In the near term, we see downside risk to oil prices into the $50s or lower. In looking for a bottom, we are keeping an eye on the forward futures curve, which has moved into contango over the past several weeks. Contango occurs when prices in the future are expected to be higher than those today. Liquidity in out months is largely supplied by producers hedging an investment. If that liquidity dries up, it means that producers are no longer willing to invest fresh capital and lock in that future price for when the asset comes online (assuming a 12-month average cycle), demonstrating the impairment of investment economics. We think a supply correction is in the cards, but it is still many months away.

The only way we see the oil market getting balanced to an $80-90 range would be through:

  • A surprise cut from OPEC (more than 1 million bpd)
  • U.S. production curtailment
  • Continued recovery of global demand, which is on pace and may actually accelerate with lower oil prices (though it will still take 9 to 12 months to absorb supply)

Within OPEC, Saudi Arabia is the only producer that has ever really cut production, but it is unlikely to shoulder this burden alone again, especially given the challenges posed by its own fiscal budget and the realization that the U.S. may overwhelm OPEC policy decisions. Saudi Arabia would only cut if everyone else in the cartel would share the pain. A cut of more than 1 million bpd would be needed to impact the market, and that represents 10% of Saudi Arabia’s production and oil revenues. Venezuela had sought a 2.0 million-2.5 million bpd cut, far more than OPEC could stomach, but probably an indication of concerns about U.S. supply momentum and OPEC’s irrelevance to supply growth.

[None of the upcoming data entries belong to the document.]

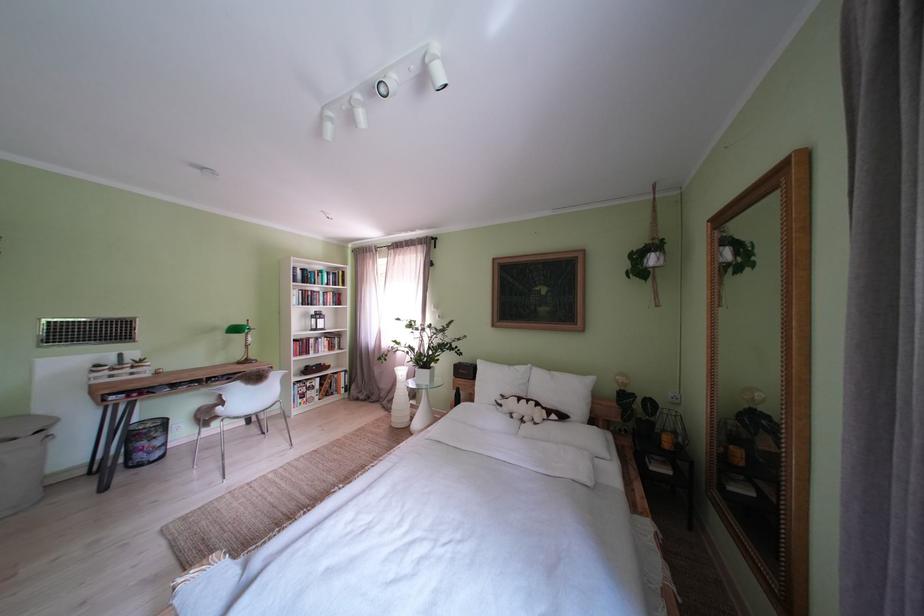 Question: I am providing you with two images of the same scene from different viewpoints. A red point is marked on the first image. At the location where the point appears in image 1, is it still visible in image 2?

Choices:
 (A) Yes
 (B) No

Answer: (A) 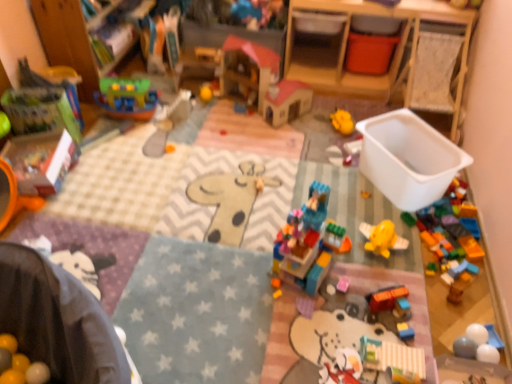 The image size is (512, 384). What are the coordinates of `vacant space that's between translucent plastic airplane at center, which appears as the seventh toy when viewed from the top, and yellow matte ball at center, acting as the 3th toy starting from the top` in the screenshot? It's located at (270, 139). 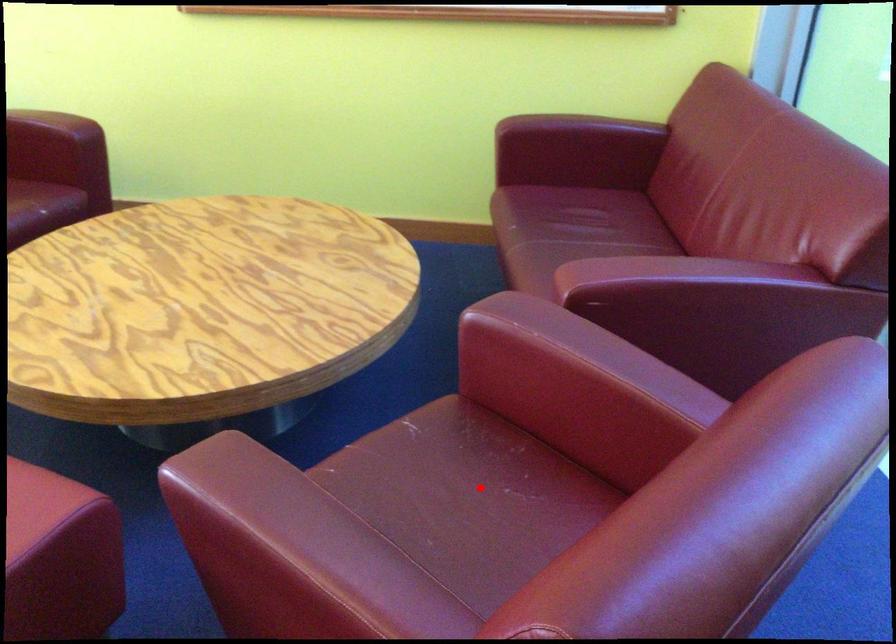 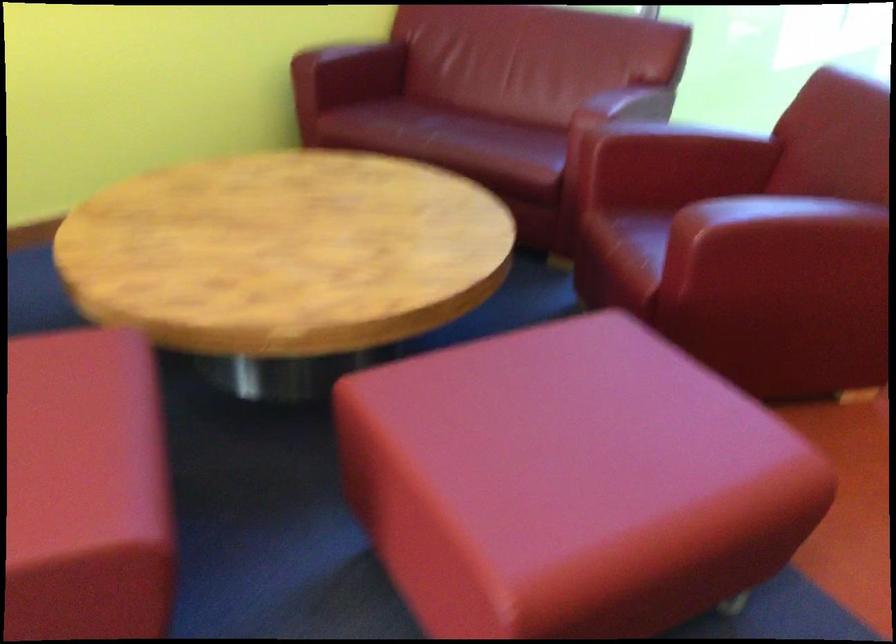 Question: I am providing you with two images of the same scene from different viewpoints. A red point is marked on the first image. Is the red point's position out of view in image 2?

Another factor affecting the future of oil prices is the Dodd-Frank Act. During the last period of contango, investment banks purchased oil to sell at higher prices in the future, booking a profit as long as the spread exceeded storage costs. However, the Volcker Rule has led most banks to exit speculative commodity behavior with their balance sheets.

We think investors should consider looking into increasing positions in service companies. They too are volume beneficiaries and represent a better balance between risk and reward than direct commodity producers, as we view prices to be structurally lower in a non-OPEC, short-investment-cycle, U.S. shale-driven world

Robin Wehbé, Portfolio Manager, Global Natural Resources, The Boston Company Asset Management, LLC

We have great confidence that investment economics will ultimately balance markets. A wild-card event could challenge production economics, but we believe the U.S. energy revolution, even in the absence of demand growth, will take global market share and thus provide an oil-volume investment story, if no longer an oil-price story.

As part of our focus on oil volume over oil prices, we look for bottlenecks in the energy supply chain, which remain transportation and infrastructure. We view investments in pipes, barges and railways as still attractive. More tactically, with near-term oil-price uncertainty, we are looking at hedging with stocks of companies that consume oil, as the pullback has been significant enough to benefit costs and economies continue to grow.

If we suspect stabilization in oil prices, we think investors should consider looking into increasing positions in service companies. They too are volume beneficiaries and represent a better balance between risk and reward than direct commodity producers, as we view prices to be structurally lower in a non-OPEC, short-investment-cycle, U.S. shale-driven world.